What is this flake of wax doing on the frame? It's dirt and it shouldn't be there, when the metal casting has started, this dirt will be removed and a hole will be remaining.


 These are the simple implements I'm using for these wax-repairs.


 Keep your large wax-file clean at all times. You can't file your waxes accurately if your file is full of any residue. USE THE WIRE BRUSH TO CLEAN AS OFTEN AS YOU CAN.

This "blue joining" wax is put there for one important reason. When the metal is being cast, metal has to flow from one side to the other, afterwards this can be removed with little effort. 

 I like to keep my soft wax on a steel block, why? If I'm holding the wax in my warm fingers, this wax may get be distorted. I like to have the delicate wax get cool again.

 Even if the wax-frame could be resting on the steel block, it's just to keep it cool.
 
  A great idea is the "burn" off the residue wax off of your hot 'wire-tipped' pen. This is the best way of cleaning your wax-tips.

 If you 'feel' that the wax-form is too thin for casting, then fill in the 'hollow' areas with the wax-pen.


 Let the wax fill in to a level that you need. You need a good secure metal cast, not a poor looking thin pendant.

 This wax-form is needing a "fill-in" PLUS a repair on the inside edge. 

 This is my wax-pen, I wrote a "smiley-face" which meant that the desired temperature is good where it is.

 The word "wax" meant that I mustn't go any higher with this 'melting heat'. I experimented many times to find the correct melting temperature.



 There is dirt on the form and this has to be removed NOW and not after the casting.
 
  AVOID touching the soft wax-form, that's why I'm using plastic gloves.

 The top of the wax-bezel is not smooth, meaning that in the metal form, there will be defects for setting.

 Any adjustments MUST be corrected prior to metal casting.

 The sprue is not thick enough for transferring metal from one side to the other.
 
  With this particular design, this wax will be too thin for casting.

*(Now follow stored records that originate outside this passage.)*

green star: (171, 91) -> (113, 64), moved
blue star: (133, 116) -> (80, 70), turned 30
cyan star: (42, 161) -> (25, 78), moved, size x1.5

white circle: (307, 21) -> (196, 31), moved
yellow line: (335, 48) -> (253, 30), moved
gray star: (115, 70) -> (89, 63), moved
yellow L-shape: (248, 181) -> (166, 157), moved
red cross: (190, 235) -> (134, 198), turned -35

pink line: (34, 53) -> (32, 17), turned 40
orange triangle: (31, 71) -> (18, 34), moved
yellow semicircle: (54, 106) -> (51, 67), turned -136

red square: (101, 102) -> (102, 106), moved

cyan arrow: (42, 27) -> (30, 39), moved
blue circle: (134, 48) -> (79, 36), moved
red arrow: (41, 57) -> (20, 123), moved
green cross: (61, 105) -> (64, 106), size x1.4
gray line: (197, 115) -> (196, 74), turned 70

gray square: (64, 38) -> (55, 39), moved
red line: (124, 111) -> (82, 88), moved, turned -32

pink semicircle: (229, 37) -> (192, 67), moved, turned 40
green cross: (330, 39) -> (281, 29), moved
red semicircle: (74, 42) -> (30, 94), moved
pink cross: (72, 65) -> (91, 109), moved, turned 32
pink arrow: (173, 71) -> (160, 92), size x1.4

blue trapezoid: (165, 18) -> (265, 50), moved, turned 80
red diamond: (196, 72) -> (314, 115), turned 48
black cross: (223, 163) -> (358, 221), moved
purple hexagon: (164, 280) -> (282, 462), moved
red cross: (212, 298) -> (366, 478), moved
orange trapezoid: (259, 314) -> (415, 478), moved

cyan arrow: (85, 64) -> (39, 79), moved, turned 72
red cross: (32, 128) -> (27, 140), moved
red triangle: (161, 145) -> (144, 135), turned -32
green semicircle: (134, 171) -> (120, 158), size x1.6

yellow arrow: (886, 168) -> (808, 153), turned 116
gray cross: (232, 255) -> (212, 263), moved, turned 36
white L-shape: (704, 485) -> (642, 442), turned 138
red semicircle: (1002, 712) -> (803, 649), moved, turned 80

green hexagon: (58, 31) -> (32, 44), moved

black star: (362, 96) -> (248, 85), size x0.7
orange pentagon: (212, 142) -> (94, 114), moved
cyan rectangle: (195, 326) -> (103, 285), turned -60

It looks rather shallow, as you can see light shining through it. 


 Remember not to have your wax-pen touch the frame.

 If you do touch the pen to the frame, you could very easily melt this important area. "Repairing waxes" is not always an easy thing to do. 

 With the "3-blade" bur, remove any residual wax that is remaining.

 Core out that area on either side, YOU MUST GET RID OF ANY UNUSED WAX.
 
 If necessary, re-drill the hole and make it larger just to get it clean again.

   You can see how great this wax-form is now looking, free of any underneath defects.

 GENTLY FILE AWAY ANY "LITTLE BUBBLES". In the metal, it's so much more difficult, trust me!


Again, make the "connecting sprue" much thicker, prior to casting.

Get rid of the little specks of dirt...NOW! If not now, after the casting those little spots will be holes.


 Don't let the hot pen-tip get near the desired wax pattern. The heat that is flowing from the tip will be enough for you!

 Important words for you to remember "melt the wax & file clean again"
 
 If you have to re-drill any holes, don't have them too close together for Pave' setting.

 This has been a rather challenging exercise. The Difficulty Scale for this project is a definite "8.5 out of 10" with much practice ensuing.